Processed sugar that is found in many foods today has no nutritional value. Cane sugar for instance, has all of it’s nutrients removed (i.e. molasses) and all that is left is sucrose (sugar). In fact one sugary carbonated beverage can suppress the immune system for approximately four hours.

Consuming sugar greatly increases oxidative stress and inflammation. Eating sugar can cause gut permeability which means undigested food as well as bad bacteria can move out of the gut (e.g. leaky gut syndrome) causing inflammation. Sugar can also cause inflammation in the arteries leading to high cholesterol, more plaque formation, leading to higher risk of heart disease.

Refined Carbohydrates & Starches
Refined and processed carbohydrates derived from wheat, such as bread, pasta, cookies, crackers–basically anything that comes pre-packaged–can increase inflammation in the body. Starchy vegetables such as potatoes and corn also fit into the mix.

It is now believed that refined carbs and starches, along with sugar, are the driving force in chronic disease. These high-glycemic foods fuel the production of Advanced Glycation End (AGE). Glycation occurs when sugar comes in contact with [healthy] proteins and fats causing age-related chronic illness, cell damage, and inflammation.

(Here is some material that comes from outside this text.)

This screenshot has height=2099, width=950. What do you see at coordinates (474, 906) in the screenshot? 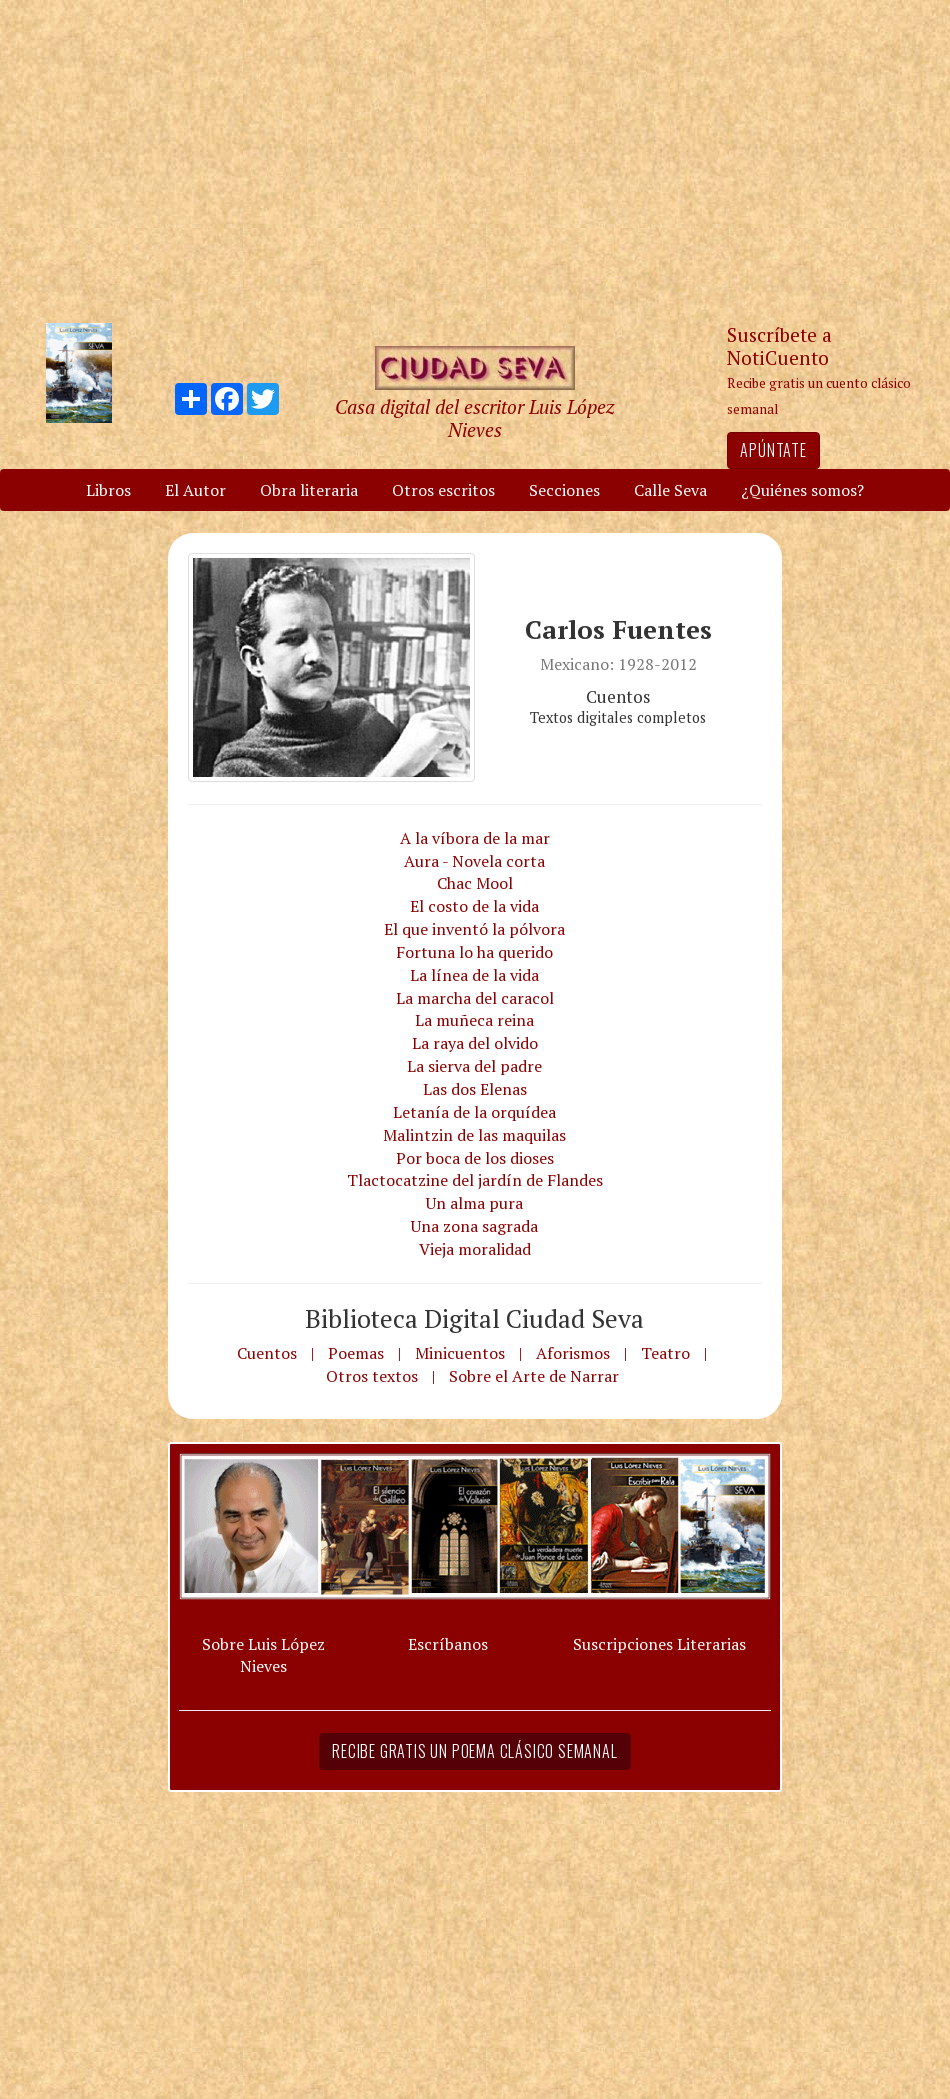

Gluten–the protein in wheat, rye, oats, barley, and spelt–may also be an inflammatory trigger, not only to people with a gluten intolerance but overall. Gluten-containing foods, especially wheat, contribute to the production of histamine in the body leading to allergy symptoms.

Fried Foods
We consume different amounts of omega fatty acids every day. But largely we consume far more omega-6 which is pro-inflammatory, than we do omega-3 which is anti-inflammatory. High amounts of omega-6 is consumed in fried foods due to the types of oils food companies use, which is high in polyunsaturated fats (e.g. seed oils, peanut oil, vegetable oil).

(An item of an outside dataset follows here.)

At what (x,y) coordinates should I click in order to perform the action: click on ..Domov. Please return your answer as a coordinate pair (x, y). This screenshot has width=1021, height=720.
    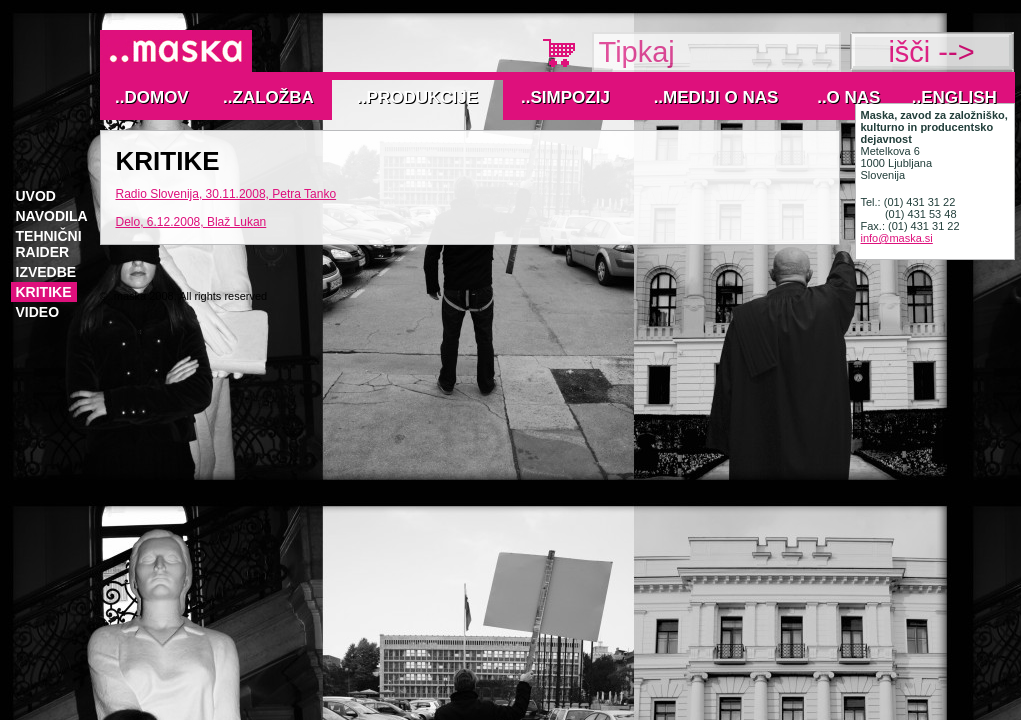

Polyunsaturated fats, rich in pro-inflammatory omega-6, become unstable if used again and again, which often occurs in deep frying methods. This can lead to inflammation in the body, especially in the arteries and gut. The more an oil is used in frying exponentially increases the risk of disease.

Fried foods are often battered with refined flour adding to the inflammation. If a sauce that contains sugar is included with the fried foods, it escalates the amount of inflammation in the body.

Trans Fats
At one time it was believed that saturated fats are detrimental to your health. That is not the case. In fact some health care professionals, like Dr. Mark Hyman, believe that saturated fats shows to be no harm in the absence of refined carbs and sugar, and in the presence of enough omega-3.

The real culprit to inflammation in the arteries, oxidative damage, and high cholesterol is really trans fatty acids, or trans fats. Trans fats and fried foods both cause a great deal of damage to our heart as well as our gut.

Food containing a trans fat may say on the package zero grams of trans fat but still contain a minute amount using the phrase “partially-hydrogenated oil” which is a trans fat. Here is a list of the Top 10 foods that contain trans fats.

Reducing, or better yet, eliminating sugar, refined carbs/starches, fried foods, and trans fats all from your diet is a sizable first step to reducing inflammation and cell damage. While many of these foods may taste good, the big question is: is my health worth consuming these foods?